--- Work instruction ---
Whenever a picture appears, omit it, and set down everything else in the records exactly.
__________
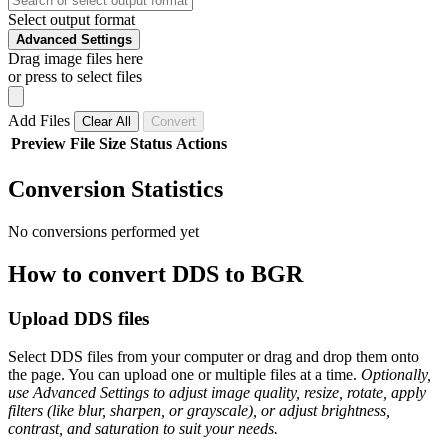
Select output format
Advanced Settings
Drag image files here
or press to select files
Add Files
Clear All
Convert
Preview
File
Size
Status
Actions
Conversion Statistics
No conversions performed yet
How to convert DDS to BGR
Upload DDS files
Select DDS files from your computer or drag and drop them onto
the page. You can upload one or multiple files at a time.
Optionally,
use Advanced Settings to adjust image quality, resize, rotate, apply
filters (like blur, sharpen, or grayscale), or adjust brightness,
contrast, and saturation to suit your needs.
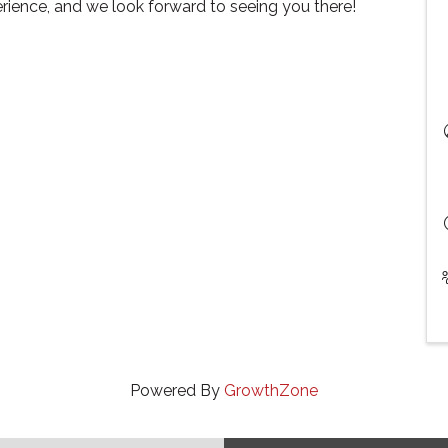
rience, and we look forward to seeing you there!
Powered By
GrowthZone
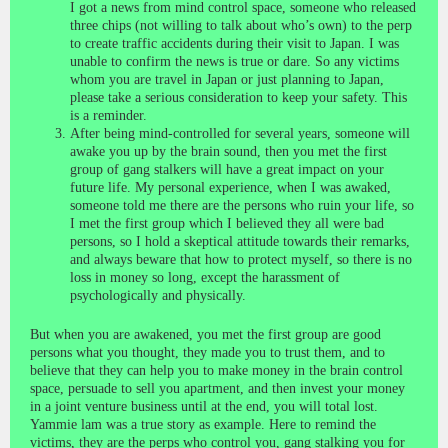
I got a news from mind control space, someone who released
three chips (not willing to talk about who’s own) to the perp
to create traffic accidents during their visit to Japan. I was
unable to confirm the news is true or dare. So any victims
whom you are travel in Japan or just planning to Japan,
please take a serious consideration to keep your safety. This
is a reminder.
After being mind-controlled for several years, someone will
awake you up by the brain sound, then you met the first
group of gang stalkers will have a great impact on your
future life. My personal experience, when I was awaked,
someone told me there are the persons who ruin your life, so
I met the first group which I believed they all were bad
persons, so I hold a skeptical attitude towards their remarks,
and always beware that how to protect myself, so there is no
loss in money so long, except the harassment of
psychologically and physically.
But when you are awakened, you met the first group are good
persons what you thought, they made you to trust them, and to
believe that they can help you to make money in the brain control
space, persuade to sell you apartment, and then invest your money
in a joint venture business until at the end, you will total lost.
Yammie lam was a true story as example. Here to remind the
victims, they are the perps who control you, gang stalking you for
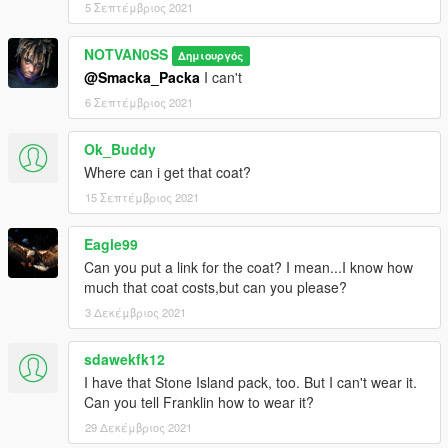
5 Σεπτέμβριος 2021
NOTVAN0SS
Δημιουργός
@Smacka_Packa
I can't
6 Σεπτέμβριος 2021
Ok_Buddy
Where can i get that coat?
15 Σεπτέμβριος 2021
Eagle99
Can you put a link for the coat? I mean...I know how
much that coat costs,but can you please?
3 Δεκέμβριος 2021
sdawekfk12
I have that Stone Island pack, too. But I can't wear it.
Can you tell Franklin how to wear it?
29 Δεκέμβριος 2021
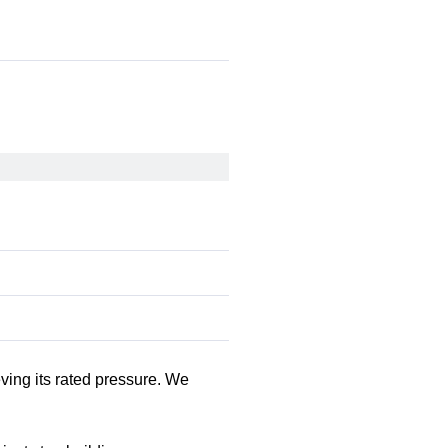
eving its rated pressure. We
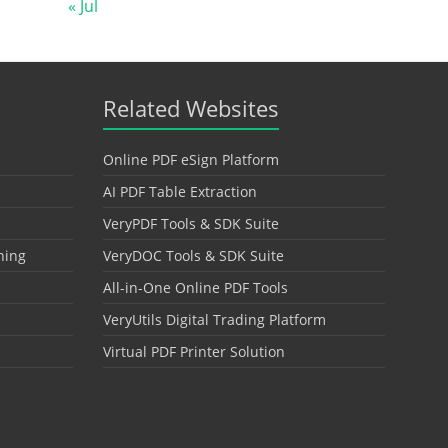
« Jul
Related Websites
Online PDF eSign Platform
AI PDF Table Extraction
VeryPDF Tools & SDK Suite
hing
VeryDOC Tools & SDK Suite
All-in-One Online PDF Tools
VeryUtils Digital Trading Platform
Virtual PDF Printer Solution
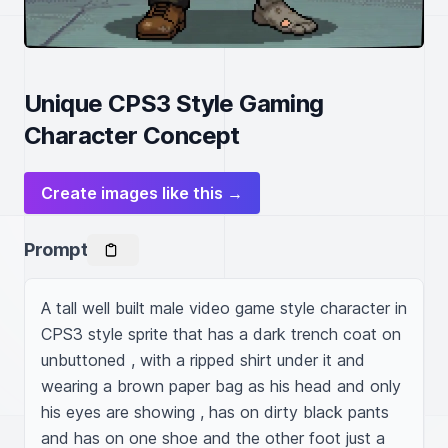
Unique CPS3 Style Gaming
Character Concept
Create images like this →
Prompt
A tall well built male video game style character in 
CPS3 style sprite that has a dark trench coat on 
unbuttoned , with a ripped shirt under it and 
wearing a brown paper bag as his head and only 
his eyes are showing , has on dirty black pants 
and has on one shoe and the other foot just a 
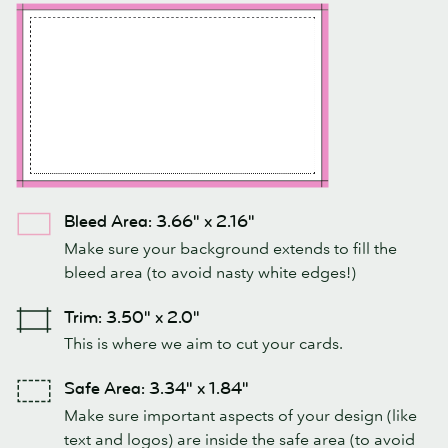
Bleed Area: 3.66" x 2.16"
Make sure your background extends to fill the
bleed area (to avoid nasty white edges!)
Trim: 3.50" x 2.0"
This is where we aim to cut your cards.
Safe Area: 3.34" x 1.84"
Make sure important aspects of your design (like
text and logos) are inside the safe area (to avoid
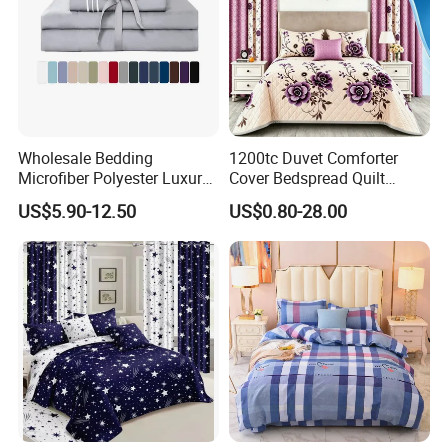
Wholesale Bedding
1200tc Duvet Comforter
Microfiber Polyester Luxury
Cover Bedspread Quilt
Home Hotel Bed Sheet Set
Printed Polyester Bed Linen
US$5.90-12.50
US$0.80-28.00
Sabanas Fitted Sheet Home
Textile Pink Luxury Bedding
Set with Curtains
Pillowcasse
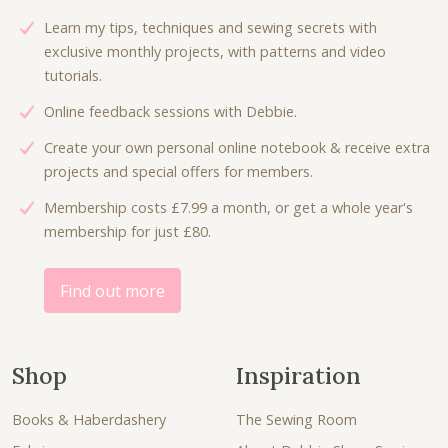
e
i
c
e
Learn my tips, techniques and sewing secrets with
w
s
e
i
exclusive monthly projects, with patterns and video
a
:
w
s
tutorials.
s
£
a
:
:
4
Online feedback sessions with Debbie.
s
£
£
.
:
3
Create your own personal online notebook & receive extra
7
5
£
.
projects and special offers for members.
.
0
5
0
5
.
Membership costs £7.99 a month, or get a whole year's
.
0
0
membership for just £80.
3
.
.
0
.
Find out more
Shop
Inspiration
Books & Haberdashery
The Sewing Room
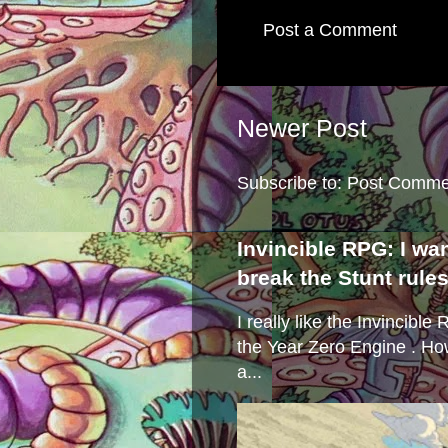
Post a Comment
Newer Post
Subscribe to:
Post Comme
Invincible RPG: I wa
break the Stunt rule
I really like the Invincibl
the Year Zero Engine . Ho
a...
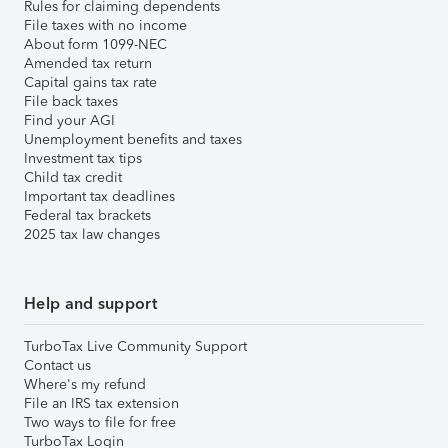
Rules for claiming dependents
File taxes with no income
About form 1099-NEC
Amended tax return
Capital gains tax rate
File back taxes
Find your AGI
Unemployment benefits and taxes
Investment tax tips
Child tax credit
Important tax deadlines
Federal tax brackets
2025 tax law changes
Help and support
TurboTax Live Community Support
Contact us
Where's my refund
File an IRS tax extension
Two ways to file for free
TurboTax Login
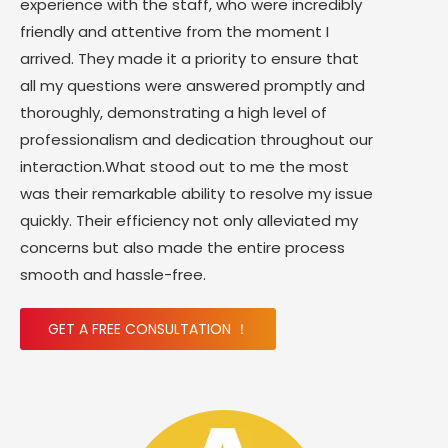
experience with the staff, who were incredibly
friendly and attentive from the moment I
arrived. They made it a priority to ensure that
all my questions were answered promptly and
thoroughly, demonstrating a high level of
professionalism and dedication throughout our
interaction.What stood out to me the most
was their remarkable ability to resolve my issue
quickly. Their efficiency not only alleviated my
concerns but also made the entire process
smooth and hassle-free.
GET A FREE CONSULTATION ！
__________
--- Exercise solution ---
Select output format
Advanced Settings
Drag image files here
or press to select files
Add Files
Clear All
Convert
Preview
File
Size
Status
Actions
Conversion Statistics
No conversions performed yet
How to convert DDS to BGR
Upload DDS files
Select DDS files from your computer or drag and drop them onto
the page. You can upload one or multiple files at a time.
Optionally,
use Advanced Settings to adjust image quality, resize, rotate, apply
filters (like blur, sharpen, or grayscale), or adjust brightness,
contrast, and saturation to suit your needs.
rience, and we look forward to seeing you there!
Powered By
GrowthZone
I got a news from mind control space, someone who released
three chips (not willing to talk about who’s own) to the perp
to create traffic accidents during their visit to Japan. I was
unable to confirm the news is true or dare. So any victims
whom you are travel in Japan or just planning to Japan,
please take a serious consideration to keep your safety. This
is a reminder.
After being mind-controlled for several years, someone will
awake you up by the brain sound, then you met the first
group of gang stalkers will have a great impact on your
future life. My personal experience, when I was awaked,
someone told me there are the persons who ruin your life, so
I met the first group which I believed they all were bad
persons, so I hold a skeptical attitude towards their remarks,
and always beware that how to protect myself, so there is no
loss in money so long, except the harassment of
psychologically and physically.
But when you are awakened, you met the first group are good
persons what you thought, they made you to trust them, and to
believe that they can help you to make money in the brain control
space, persuade to sell you apartment, and then invest your money
in a joint venture business until at the end, you will total lost.
Yammie lam was a true story as example. Here to remind the
victims, they are the perps who control you, gang stalking you for
5 Σεπτέμβριος 2021
NOTVAN0SS
Δημιουργός
@Smacka_Packa
I can't
6 Σεπτέμβριος 2021
Ok_Buddy
Where can i get that coat?
15 Σεπτέμβριος 2021
Eagle99
Can you put a link for the coat? I mean...I know how
much that coat costs,but can you please?
3 Δεκέμβριος 2021
sdawekfk12
I have that Stone Island pack, too. But I can't wear it.
Can you tell Franklin how to wear it?
29 Δεκέμβριος 2021
eving its rated pressure. We
« Jul
Related Websites
Online PDF eSign Platform
AI PDF Table Extraction
VeryPDF Tools & SDK Suite
hing
VeryDOC Tools & SDK Suite
All-in-One Online PDF Tools
VeryUtils Digital Trading Platform
Virtual PDF Printer Solution
Unique CPS3 Style Gaming
Character Concept
Create images like this →
Prompt
A tall well built male video game style character in 
CPS3 style sprite that has a dark trench coat on 
unbuttoned , with a ripped shirt under it and 
wearing a brown paper bag as his head and only 
his eyes are showing , has on dirty black pants 
and has on one shoe and the other foot just a 
Bleed Area: 3.66" x 2.16"
Make sure your background extends to fill the
bleed area (to avoid nasty white edges!)
Trim: 3.50" x 2.0"
This is where we aim to cut your cards.
Safe Area: 3.34" x 1.84"
Make sure important aspects of your design (like
text and logos) are inside the safe area (to avoid
Wholesale Bedding
1200tc Duvet Comforter
Microfiber Polyester Luxury
Cover Bedspread Quilt
Home Hotel Bed Sheet Set
Printed Polyester Bed Linen
US$5.90-12.50
US$0.80-28.00
Sabanas Fitted Sheet Home
Textile Pink Luxury Bedding
Set with Curtains
Pillowcasse
e
i
c
e
Learn my tips, techniques and sewing secrets with
w
s
e
i
exclusive monthly projects, with patterns and video
a
:
w
s
tutorials.
s
£
a
:
:
4
Online feedback sessions with Debbie.
s
£
£
.
:
3
Create your own personal online notebook & receive extra
7
5
£
.
projects and special offers for members.
.
0
5
0
5
.
Membership costs £7.99 a month, or get a whole year's
.
0
0
membership for just £80.
3
.
.
0
.
Find out more
Shop
Inspiration
Books & Haberdashery
The Sewing Room
Post a Comment
Newer Post
Subscribe to:
Post Comme
Invincible RPG: I wa
break the Stunt rule
I really like the Invincibl
the Year Zero Engine . Ho
a...
Rules for claiming dependents
File taxes with no income
About form 1099-NEC
Amended tax return
Capital gains tax rate
File back taxes
Find your AGI
Unemployment benefits and taxes
Investment tax tips
Child tax credit
Important tax deadlines
Federal tax brackets
2025 tax law changes
Help and support
TurboTax Live Community Support
Contact us
Where's my refund
File an IRS tax extension
Two ways to file for free
TurboTax Login
experience with the staff, who were incredibly
friendly and attentive from the moment I
arrived. They made it a priority to ensure that
all my questions were answered promptly and
thoroughly, demonstrating a high level of
professionalism and dedication throughout our
interaction.What stood out to me the most
was their remarkable ability to resolve my issue
quickly. Their efficiency not only alleviated my
concerns but also made the entire process
smooth and hassle-free.
GET A FREE CONSULTATION ！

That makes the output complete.